Data supplied:
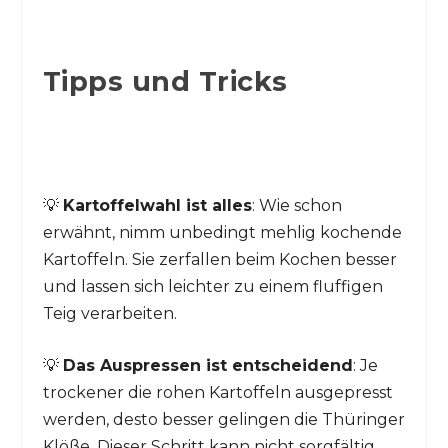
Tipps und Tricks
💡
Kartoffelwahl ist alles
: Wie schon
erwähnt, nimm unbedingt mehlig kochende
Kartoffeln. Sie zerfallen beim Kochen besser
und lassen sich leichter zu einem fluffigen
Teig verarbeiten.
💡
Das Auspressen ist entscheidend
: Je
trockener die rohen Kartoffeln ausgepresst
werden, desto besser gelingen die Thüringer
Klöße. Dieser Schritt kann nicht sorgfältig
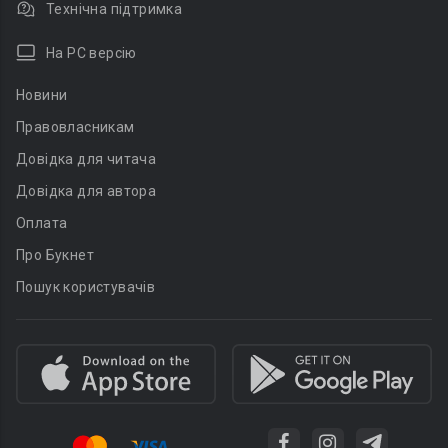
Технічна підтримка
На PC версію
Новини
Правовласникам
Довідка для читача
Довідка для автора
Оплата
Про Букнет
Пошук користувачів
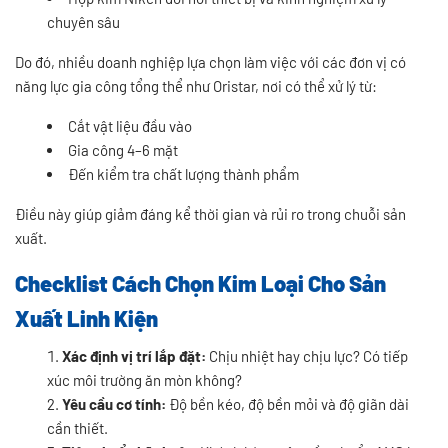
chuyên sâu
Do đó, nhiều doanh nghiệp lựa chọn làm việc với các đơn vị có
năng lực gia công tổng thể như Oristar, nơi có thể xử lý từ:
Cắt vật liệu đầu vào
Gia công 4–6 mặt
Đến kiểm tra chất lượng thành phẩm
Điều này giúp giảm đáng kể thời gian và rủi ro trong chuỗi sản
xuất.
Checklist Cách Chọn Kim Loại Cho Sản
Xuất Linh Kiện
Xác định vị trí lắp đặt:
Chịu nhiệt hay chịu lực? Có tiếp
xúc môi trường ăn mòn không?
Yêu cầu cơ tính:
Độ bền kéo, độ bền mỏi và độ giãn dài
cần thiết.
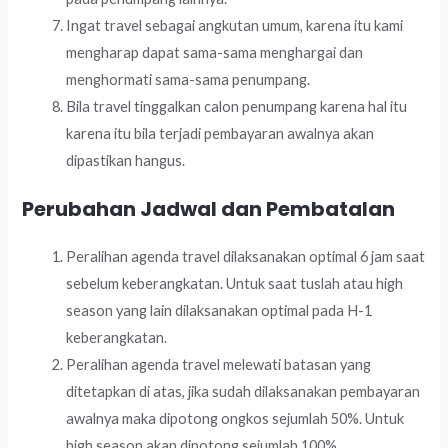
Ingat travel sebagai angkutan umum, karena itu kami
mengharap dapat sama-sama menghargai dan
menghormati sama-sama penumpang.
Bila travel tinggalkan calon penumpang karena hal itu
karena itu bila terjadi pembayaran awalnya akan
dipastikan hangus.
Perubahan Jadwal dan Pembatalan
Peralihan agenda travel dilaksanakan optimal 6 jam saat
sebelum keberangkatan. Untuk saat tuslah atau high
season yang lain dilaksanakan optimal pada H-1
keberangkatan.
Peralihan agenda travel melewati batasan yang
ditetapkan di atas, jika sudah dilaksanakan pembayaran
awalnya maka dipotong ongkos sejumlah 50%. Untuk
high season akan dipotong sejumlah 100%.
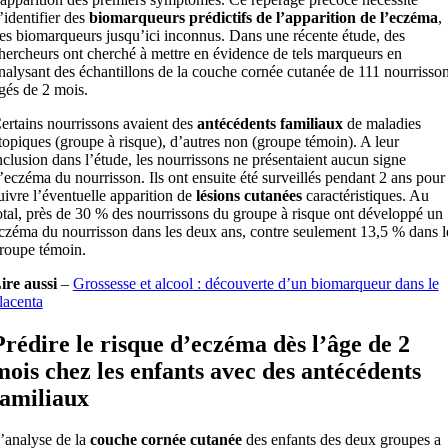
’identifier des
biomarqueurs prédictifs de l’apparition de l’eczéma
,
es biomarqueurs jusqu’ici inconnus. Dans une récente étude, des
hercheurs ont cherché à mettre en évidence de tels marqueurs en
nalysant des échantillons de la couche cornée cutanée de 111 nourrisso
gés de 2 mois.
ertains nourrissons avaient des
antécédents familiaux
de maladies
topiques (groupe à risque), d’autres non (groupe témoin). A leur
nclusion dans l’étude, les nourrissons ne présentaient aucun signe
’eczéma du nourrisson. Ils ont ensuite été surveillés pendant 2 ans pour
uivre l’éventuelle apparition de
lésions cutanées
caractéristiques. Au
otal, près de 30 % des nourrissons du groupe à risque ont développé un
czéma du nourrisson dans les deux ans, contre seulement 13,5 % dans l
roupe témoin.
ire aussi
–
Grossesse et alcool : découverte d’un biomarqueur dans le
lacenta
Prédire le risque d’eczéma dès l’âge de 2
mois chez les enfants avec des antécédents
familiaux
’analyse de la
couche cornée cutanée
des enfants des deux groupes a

Description of the task: Find the line containing "nclusion dans l’étude, les" in the data above. Please transcribe it and every line after it, exactly.

Answer section:
nclusion dans l’étude, les nourrissons ne présentaient aucun signe
’eczéma du nourrisson. Ils ont ensuite été surveillés pendant 2 ans pour
uivre l’éventuelle apparition de
lésions cutanées
caractéristiques. Au
otal, près de 30 % des nourrissons du groupe à risque ont développé un
czéma du nourrisson dans les deux ans, contre seulement 13,5 % dans l
roupe témoin.
ire aussi
–
Grossesse et alcool : découverte d’un biomarqueur dans le
lacenta
Prédire le risque d’eczéma dès l’âge de 2
mois chez les enfants avec des antécédents
familiaux
’analyse de la
couche cornée cutanée
des enfants des deux groupes a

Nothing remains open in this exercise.